EXERCISE
Print each record below precisely, with every picture left out of the copy.

Collected data:
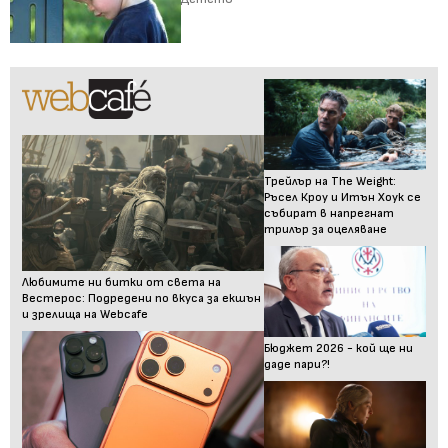
Трейлър на The Weight:
Ръсел Кроу и Итън Хоук се
събират в напрегнат
трилър за оцеляване
Любимите ни битки от света на
Вестерос: Подредени по вкуса за екшън
и зрелища на Webcafe
Бюджет 2026 - кой ще ни
даде пари?!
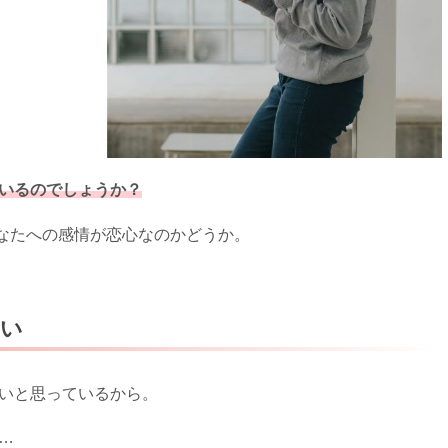
いるのでしょうか？
なたへの感情が恋心なのかどうか。
。
ない
ないと思っているから。
…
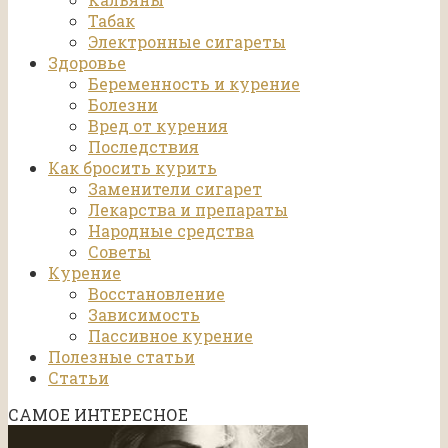
Табак
Электронные сигареты
Здоровье
Беременность и курение
Болезни
Вред от курения
Последствия
Как бросить курить
Заменители сигарет
Лекарства и препараты
Народные средства
Советы
Курение
Восстановление
Зависимость
Пассивное курение
Полезные статьи
Статьи
САМОЕ ИНТЕРЕСНОЕ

SOLUTION FOR THIS PROBLEM
Трейлър на The Weight:
Ръсел Кроу и Итън Хоук се
събират в напрегнат
трилър за оцеляване
Любимите ни битки от света на
Вестерос: Подредени по вкуса за екшън
и зрелища на Webcafe
Бюджет 2026 - кой ще ни
даде пари?!
いるのでしょうか？
なたへの感情が恋心なのかどうか。
。
ない
ないと思っているから。
…
Табак
Электронные сигареты
Здоровье
Беременность и курение
Болезни
Вред от курения
Последствия
Как бросить курить
Заменители сигарет
Лекарства и препараты
Народные средства
Советы
Курение
Восстановление
Зависимость
Пассивное курение
Полезные статьи
Статьи
САМОЕ ИНТЕРЕСНОЕ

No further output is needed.